Occasionally, an airplane pilot will perform a series of maneuvers that result in the plane entering a steep spiral from which there is no escape. Due to a number of factors, including airspeed that is too high, centrifugal forces that are too strong, and sometimes control surfaces without sufficient authority, the airplane will head inexorably downward. The end is certain and rarely pleasant, and the only means of survival for anyone inside is to parachute to safety.

Now, apply that gloomy image to your IT department. You’re under increasing pressure to do more with less. You’re lucky to have the resources to keep up with today’s threats; it’s all you can do to keep your operating systems and major applications up to date and keep your anti-virus, change detection, and other security software current.

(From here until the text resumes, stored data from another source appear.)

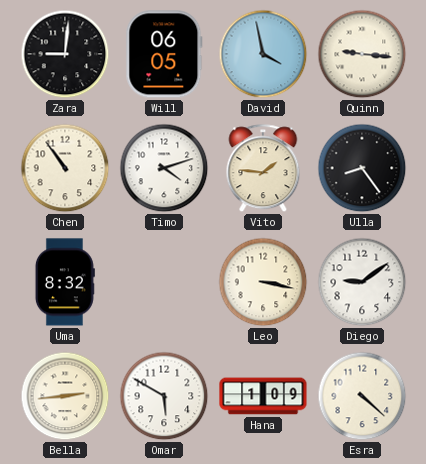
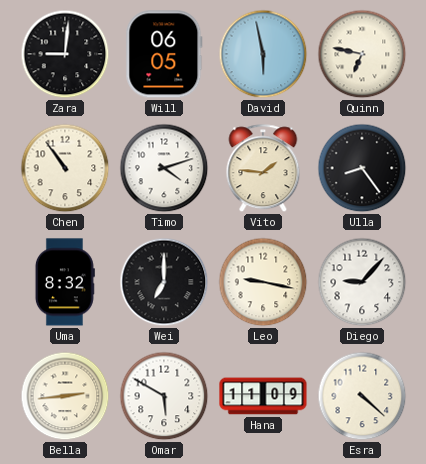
David: 3:58 -> 5:58
Quinn: 9:16 -> 6:47
Wei: none -> 7:00
Leo: 3:17 -> 9:17
Diego: 9:09 -> 9:07
Hana: 1:09 -> 11:09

And then a worm or a virus (or both) gets loose. Now you have to play the game, making sure you have the necessary patches and updates before the malevolent code has its way with you. Most of the time, you win.

But you also know that the margins are getting smaller each time. As worms and viruses get more sophisticated, it takes longer to identify them and longer for the companies that create anti-virus software and OS patches to do their jobs. Meanwhile, the creators of this malware are getting vastly more efficient, so they can beat their foes at Microsoft, Symantec, Network Associates, and wherever else people staff the defenses against the Internet’s depredations.

How long will it be before the writers of malicious code win? How long before they can create worms that can spread so efficiently and so quickly that the anti-virus companies no longer have a chance? Maybe a year? Less than that?

When that point arrives, the Internet will no longer be as useful as it is now. Companies that depend on the Net for commerce, for information access, and to make life easier for their employees will be forced to cut back on their exposure to the risks of malicious code. It could mean eliminating that risk by leaving the Internet entirely.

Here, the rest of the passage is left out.